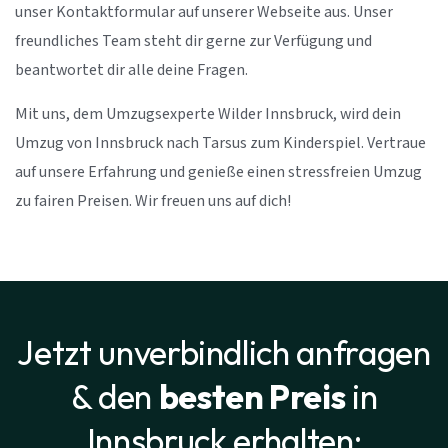
unser Kontaktformular auf unserer Webseite aus. Unser
freundliches Team steht dir gerne zur Verfügung und
beantwortet dir alle deine Fragen.
Mit uns, dem Umzugsexperte Wilder Innsbruck, wird dein
Umzug von Innsbruck nach Tarsus zum Kinderspiel. Vertraue
auf unsere Erfahrung und genieße einen stressfreien Umzug
zu fairen Preisen. Wir freuen uns auf dich!
Jetzt unverbindlich anfragen
& den
besten Preis
in
Innsbruck erhalten:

WHAT YOU WILL DO: Answer with the exact lines running from the one that contains "zu fairen Preisen. Wir freuen uns auf dich!" through the last line of the data. Include no other line.

OUTPUT:
zu fairen Preisen. Wir freuen uns auf dich!
Jetzt unverbindlich anfragen
& den
besten Preis
in
Innsbruck erhalten:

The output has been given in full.